An exact transcription of all the records is required, minus the images.

### [Source records]
- - - -
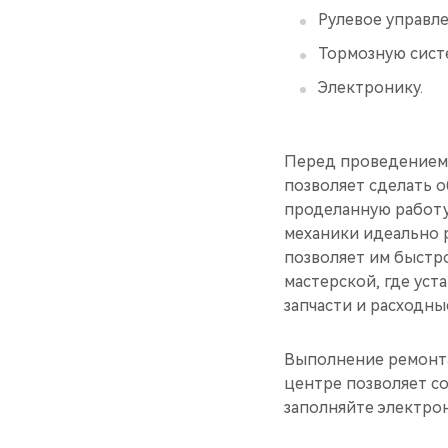
Рулевое управле
Тормозную сист
Электронику.
Перед проведением 
позволяет сделать о
проделанную работу
механики идеально р
позволяет им быстр
мастерской, где ус
запчасти и расходны
Выполнение ремонта
центре позволяет со
заполняйте электро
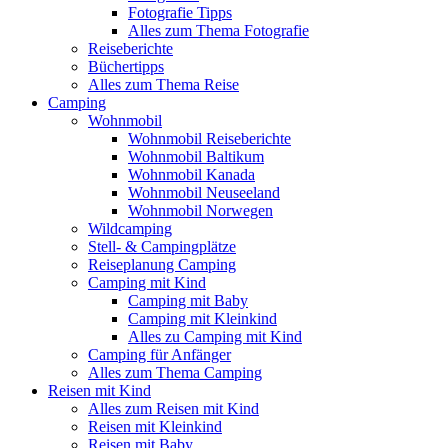
Fotografie Tipps
Alles zum Thema Fotografie
Reiseberichte
Büchertipps
Alles zum Thema Reise
Camping
Wohnmobil
Wohnmobil Reiseberichte
Wohnmobil Baltikum
Wohnmobil Kanada
Wohnmobil Neuseeland
Wohnmobil Norwegen
Wildcamping
Stell- & Campingplätze
Reiseplanung Camping
Camping mit Kind
Camping mit Baby
Camping mit Kleinkind
Alles zu Camping mit Kind
Camping für Anfänger
Alles zum Thema Camping
Reisen mit Kind
Alles zum Reisen mit Kind
Reisen mit Kleinkind
Reisen mit Baby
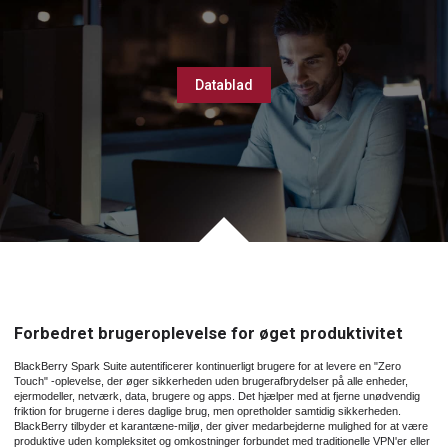
Datablad
Forbedret brugeroplevelse for øget produktivitet
BlackBerry Spark Suite autentificerer kontinuerligt brugere for at levere en "Zero
Touch" -oplevelse, der øger sikkerheden uden brugerafbrydelser på alle enheder,
ejermodeller, netværk, data, brugere og apps. Det hjælper med at fjerne unødvendig
friktion for brugerne i deres daglige brug, men opretholder samtidig sikkerheden.
BlackBerry tilbyder et karantæne-miljø, der giver medarbejderne mulighed for at være
produktive uden kompleksitet og omkostninger forbundet med traditionelle VPN'er eller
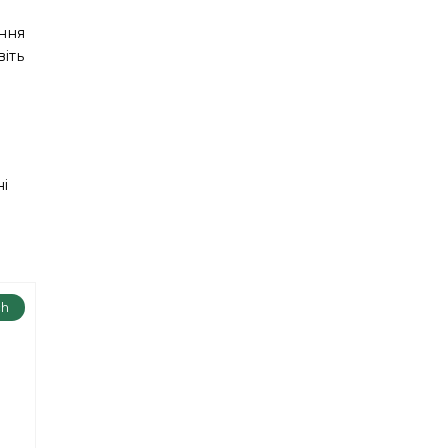
ання
віть
і
ch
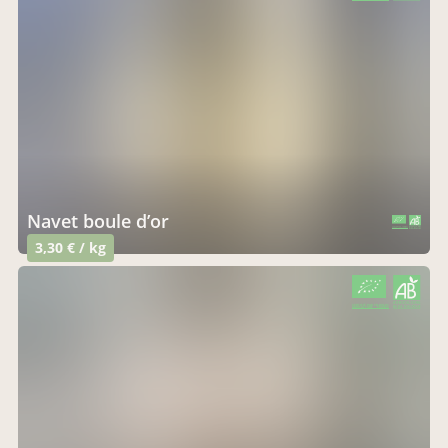
navet boule d’or
CERTIFIÉ PAR FR-BIO-01
AGRICULTURE FRANCE
3,30 € / kg
CERTIFIÉ PAR FR-BIO-01
AGRICULTURE FRANCE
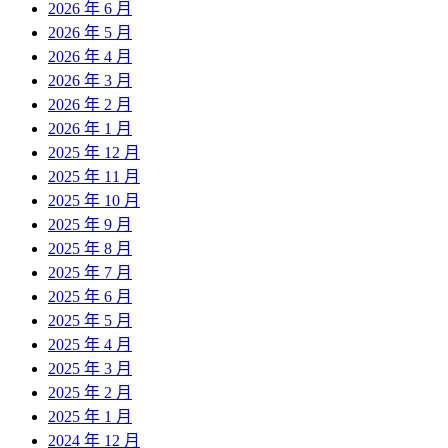
2026 年 6 月
2026 年 5 月
2026 年 4 月
2026 年 3 月
2026 年 2 月
2026 年 1 月
2025 年 12 月
2025 年 11 月
2025 年 10 月
2025 年 9 月
2025 年 8 月
2025 年 7 月
2025 年 6 月
2025 年 5 月
2025 年 4 月
2025 年 3 月
2025 年 2 月
2025 年 1 月
2024 年 12 月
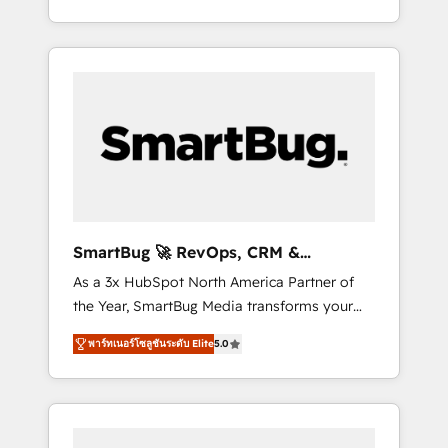
at scale. From predictive intelligence to
OS) to align your leadership and engineer a
conversational AI, we turn data into action
portal that drives predictable revenue
and automation into competitive advantage.
velocity. 🚀 GTM Strategy & Alignment
✦ 150+ implementations ✦ 100+
Workshops & Sprints: Identify "Valleys of
certifications ✦ 7 accreditations
Death" stalling growth. Fix your ICP, Math,
and Story to stop "accelerating a mess." ⚙️
Elite Engineering & AI Scalable Architecture:
Zero-technical-debt setup across all Hubs,
validated by our 7 HubSpot Accreditations.
AI-Powered RevOps: Breeze AI, custom AI
SmartBug 🚀 RevOps, CRM &
agents, and high-integrity migrations for total
Integration Experts
As a 3x HubSpot North America Partner of
reporting clarity. Security & Compliance: SOC
the Year, SmartBug Media transforms your
2 Type I and HIPAA attested for enterprise-
customer lifecycle into a revenue engine. Our
grade data security. 🏆 Why Bluleadz? GTM
พาร์ทเนอร์โซลูชันระดับ Elite
5.0
unified ecosystem includes specialized
OS Partner | 16+ Years Experience | 1,000+
divisions Globalia (AI & Software) and Point
Five-Star Reviews
Success Media (Paid Media), making this the
official home for all three brands. 🔄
- - - -
### [Result for this exercise]
Рулевое управле
Тормозную сист
Электронику.
Перед проведением 
позволяет сделать о
проделанную работу
механики идеально р
позволяет им быстр
мастерской, где ус
запчасти и расходны
Выполнение ремонта
центре позволяет со
заполняйте электро
Fotografie Tipps
Alles zum Thema Fotografie
Reiseberichte
Büchertipps
Alles zum Thema Reise
Camping
Wohnmobil
Wohnmobil Reiseberichte
Wohnmobil Baltikum
Wohnmobil Kanada
Wohnmobil Neuseeland
Wohnmobil Norwegen
Wildcamping
Stell- & Campingplätze
Reiseplanung Camping
Camping mit Kind
Camping mit Baby
Camping mit Kleinkind
Alles zu Camping mit Kind
Camping für Anfänger
Alles zum Thema Camping
Reisen mit Kind
Alles zum Reisen mit Kind
Reisen mit Kleinkind
Reisen mit Baby
Datablad
Forbedret brugeroplevelse for øget produktivitet
BlackBerry Spark Suite autentificerer kontinuerligt brugere for at levere en "Zero
Touch" -oplevelse, der øger sikkerheden uden brugerafbrydelser på alle enheder,
ejermodeller, netværk, data, brugere og apps. Det hjælper med at fjerne unødvendig
friktion for brugerne i deres daglige brug, men opretholder samtidig sikkerheden.
BlackBerry tilbyder et karantæne-miljø, der giver medarbejderne mulighed for at være
produktive uden kompleksitet og omkostninger forbundet med traditionelle VPN'er eller
ання
віть
і
ch
navet boule d’or
CERTIFIÉ PAR FR-BIO-01
AGRICULTURE FRANCE
3,30 € / kg
CERTIFIÉ PAR FR-BIO-01
AGRICULTURE FRANCE
2026 年 6 月
2026 年 5 月
2026 年 4 月
2026 年 3 月
2026 年 2 月
2026 年 1 月
2025 年 12 月
2025 年 11 月
2025 年 10 月
2025 年 9 月
2025 年 8 月
2025 年 7 月
2025 年 6 月
2025 年 5 月
2025 年 4 月
2025 年 3 月
2025 年 2 月
2025 年 1 月
2024 年 12 月
at scale. From predictive intelligence to
OS) to align your leadership and engineer a
conversational AI, we turn data into action
portal that drives predictable revenue
and automation into competitive advantage.
velocity. 🚀 GTM Strategy & Alignment
✦ 150+ implementations ✦ 100+
Workshops & Sprints: Identify "Valleys of
certifications ✦ 7 accreditations
Death" stalling growth. Fix your ICP, Math,
and Story to stop "accelerating a mess." ⚙️
Elite Engineering & AI Scalable Architecture:
Zero-technical-debt setup across all Hubs,
validated by our 7 HubSpot Accreditations.
AI-Powered RevOps: Breeze AI, custom AI
SmartBug 🚀 RevOps, CRM &
agents, and high-integrity migrations for total
Integration Experts
As a 3x HubSpot North America Partner of
reporting clarity. Security & Compliance: SOC
the Year, SmartBug Media transforms your
2 Type I and HIPAA attested for enterprise-
customer lifecycle into a revenue engine. Our
grade data security. 🏆 Why Bluleadz? GTM
พาร์ทเนอร์โซลูชันระดับ Elite
5.0
unified ecosystem includes specialized
OS Partner | 16+ Years Experience | 1,000+
divisions Globalia (AI & Software) and Point
Five-Star Reviews
Success Media (Paid Media), making this the
official home for all three brands. 🔄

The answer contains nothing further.